Jacques Ferron (January 20, 1921 – April 22, 1985) was a Canadian physician and author.〔Celebrating The Physician Writer
Texts from the Jacques Ferron Symposium, April 25, 2006. Dalhousie Medical Journal (2006) vol 34; no 2. available at ()〕〔(Jacques Ferron, écrivain )〕
Jacques Ferron was born in Louiseville, Quebec, the son of Joseph-Alphonse Ferron and Adrienne Caron. On March 5, 1931 his mother died. He attended Collège Jean-de-Brébeuf but was expelled in 1936. He continued his education at Collège Saint-Laurent and then was readmitted at Jean-de-Brébeuf, only to be expelled again.
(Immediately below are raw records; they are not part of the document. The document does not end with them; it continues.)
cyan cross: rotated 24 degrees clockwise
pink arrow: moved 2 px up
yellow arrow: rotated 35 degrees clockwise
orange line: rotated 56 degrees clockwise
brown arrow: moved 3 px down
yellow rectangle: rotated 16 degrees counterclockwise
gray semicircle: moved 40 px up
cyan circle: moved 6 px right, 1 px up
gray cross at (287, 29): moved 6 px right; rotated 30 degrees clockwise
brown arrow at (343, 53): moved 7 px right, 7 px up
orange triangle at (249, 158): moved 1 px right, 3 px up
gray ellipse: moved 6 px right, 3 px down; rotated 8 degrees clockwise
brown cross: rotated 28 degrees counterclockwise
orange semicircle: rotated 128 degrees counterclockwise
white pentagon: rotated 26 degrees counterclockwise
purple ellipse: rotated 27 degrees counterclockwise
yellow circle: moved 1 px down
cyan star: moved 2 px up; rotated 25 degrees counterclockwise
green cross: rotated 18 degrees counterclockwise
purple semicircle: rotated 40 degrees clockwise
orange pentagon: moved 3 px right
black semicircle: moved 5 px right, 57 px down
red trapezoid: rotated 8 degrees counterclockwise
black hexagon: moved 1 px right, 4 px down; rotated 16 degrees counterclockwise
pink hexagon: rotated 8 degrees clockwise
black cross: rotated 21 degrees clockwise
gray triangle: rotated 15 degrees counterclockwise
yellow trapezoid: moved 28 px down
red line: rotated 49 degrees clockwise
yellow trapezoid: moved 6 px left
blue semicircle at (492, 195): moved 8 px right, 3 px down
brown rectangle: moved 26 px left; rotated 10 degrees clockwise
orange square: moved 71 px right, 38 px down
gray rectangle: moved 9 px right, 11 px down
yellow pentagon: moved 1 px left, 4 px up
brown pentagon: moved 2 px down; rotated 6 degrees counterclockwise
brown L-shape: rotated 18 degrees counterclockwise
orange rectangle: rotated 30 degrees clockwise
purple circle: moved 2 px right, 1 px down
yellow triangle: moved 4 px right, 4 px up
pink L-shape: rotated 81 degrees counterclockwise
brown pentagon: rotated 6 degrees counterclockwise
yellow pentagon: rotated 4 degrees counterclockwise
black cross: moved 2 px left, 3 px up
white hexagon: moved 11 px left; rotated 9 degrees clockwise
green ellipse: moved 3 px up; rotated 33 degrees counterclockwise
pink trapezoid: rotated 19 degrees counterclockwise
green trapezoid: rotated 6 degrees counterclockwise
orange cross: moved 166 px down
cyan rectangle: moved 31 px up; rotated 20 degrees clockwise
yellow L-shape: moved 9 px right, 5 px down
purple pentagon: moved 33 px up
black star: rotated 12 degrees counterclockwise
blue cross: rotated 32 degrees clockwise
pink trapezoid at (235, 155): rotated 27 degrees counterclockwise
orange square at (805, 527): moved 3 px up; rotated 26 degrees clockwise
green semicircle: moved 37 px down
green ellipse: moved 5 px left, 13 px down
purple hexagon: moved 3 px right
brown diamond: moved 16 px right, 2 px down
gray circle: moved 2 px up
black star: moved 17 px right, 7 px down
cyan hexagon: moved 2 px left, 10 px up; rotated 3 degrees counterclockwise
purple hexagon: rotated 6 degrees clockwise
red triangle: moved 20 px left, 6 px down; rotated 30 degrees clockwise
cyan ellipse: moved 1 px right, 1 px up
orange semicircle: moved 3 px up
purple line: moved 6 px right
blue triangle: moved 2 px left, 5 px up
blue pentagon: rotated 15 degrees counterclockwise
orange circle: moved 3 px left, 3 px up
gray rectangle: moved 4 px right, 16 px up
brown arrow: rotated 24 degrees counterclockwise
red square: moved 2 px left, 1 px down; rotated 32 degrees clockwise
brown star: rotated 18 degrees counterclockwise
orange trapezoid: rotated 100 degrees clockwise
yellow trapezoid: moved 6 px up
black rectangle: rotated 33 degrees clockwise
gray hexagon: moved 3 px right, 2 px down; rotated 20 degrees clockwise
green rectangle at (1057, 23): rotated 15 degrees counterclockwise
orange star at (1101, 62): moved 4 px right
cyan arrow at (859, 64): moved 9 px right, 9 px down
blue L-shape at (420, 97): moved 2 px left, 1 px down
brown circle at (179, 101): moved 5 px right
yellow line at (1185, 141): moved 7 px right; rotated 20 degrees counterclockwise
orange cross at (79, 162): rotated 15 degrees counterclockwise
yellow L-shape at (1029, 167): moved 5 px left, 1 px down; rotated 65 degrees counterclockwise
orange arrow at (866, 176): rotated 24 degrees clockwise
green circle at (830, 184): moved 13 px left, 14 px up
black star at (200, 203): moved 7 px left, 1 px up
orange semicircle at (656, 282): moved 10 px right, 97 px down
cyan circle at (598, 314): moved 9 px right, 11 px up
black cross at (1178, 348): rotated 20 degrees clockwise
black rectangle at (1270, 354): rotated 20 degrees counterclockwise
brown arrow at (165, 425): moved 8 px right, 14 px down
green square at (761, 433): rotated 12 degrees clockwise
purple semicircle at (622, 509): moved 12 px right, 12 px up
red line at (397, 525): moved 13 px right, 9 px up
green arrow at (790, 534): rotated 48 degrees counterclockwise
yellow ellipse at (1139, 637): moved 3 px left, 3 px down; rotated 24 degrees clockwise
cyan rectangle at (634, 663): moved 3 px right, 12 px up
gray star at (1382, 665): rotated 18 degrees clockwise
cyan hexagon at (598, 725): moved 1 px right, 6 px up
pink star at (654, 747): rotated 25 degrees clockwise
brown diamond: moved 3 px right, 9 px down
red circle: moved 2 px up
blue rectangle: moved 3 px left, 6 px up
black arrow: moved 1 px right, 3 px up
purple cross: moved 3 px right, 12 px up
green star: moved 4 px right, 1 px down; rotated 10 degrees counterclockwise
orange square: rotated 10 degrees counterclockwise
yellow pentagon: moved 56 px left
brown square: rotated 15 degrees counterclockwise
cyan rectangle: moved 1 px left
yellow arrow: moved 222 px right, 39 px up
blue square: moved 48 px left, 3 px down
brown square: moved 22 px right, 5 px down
In September 1941, he was accepted at Université Laval where he studied medicine and on July 22, 1943 he married a fellow student, Madeleine Therrien, whom he divorced in 1949.
November 1943, he enrolled in the Canadian army as a medic and received the acceptance in June 1945. He trained in British Columbia and Ontario and after that was sent to Quebec and New Brunswick as a medic. When relieved of duty in 1946, he settled in Rivière-Madeleine, Quebec. His time in Gaspésie was the inspiration for many of his stories written later.〔( Interview with Radio Canada 28 Aug 1971 available at )〕 He may have had to leave Rivière-Madeleine because he was denounced from the pulpit as a communist by the local parish priest.〔Vivian C. McAlister and Christiane I. McAlister. In Search of the Anglophone Doctor in Jacques Ferron's Story "Le petit William" Dalhousie Medical Journal Apr. 2006: 23–30.
available at ()〕 In 1947, his father died.
In 1948, he returned to Montréal. In 1949, he moved to Longueuil, Quebec and his first book, ''L'ogre'', was published. He lived among working-class people that lived in Longueuil-annexe in those years, often offering his services for free-refusing to be paid, or omitting to ask. Not in the name of charity, but rather of solidarity- his giving was politically motivated, and he understood that his training as a doctor-his privilege- was paid for
by the misery that the francophone working class was experiencing at that time.
In 1951, he began a 30-year collaboration with ''L'Information médicale et paramédicale''. On June 28, 1952, he married Madeleine Lavallée. In 1954 he became a member of the board of the Canadian Peace Congress. In 1959 he helped in the foundation of the magazine ''Situations''. In 1960, with the help of Raoul Roy, he created l'Action socialiste pour l'indépendance du Québec.
In 1962, he received the Governor General's Award for French fiction for his book ''Contes du pays incertain''.
In 1963 he founded the Parti Rhinocéros, which he described as "an intellectual guerrilla party". He also began to write for the magazine ''Parti pris''. In 1969, he became a member of the Parti Québécois.
In 1977, the Quebec government awarded him the Prix Athanase-David. He was named an honorary member of the Union des écrivains québécois in 1981.
He died of a heart attack 1985 at his home in St-Lambert, Quebec, aged 64.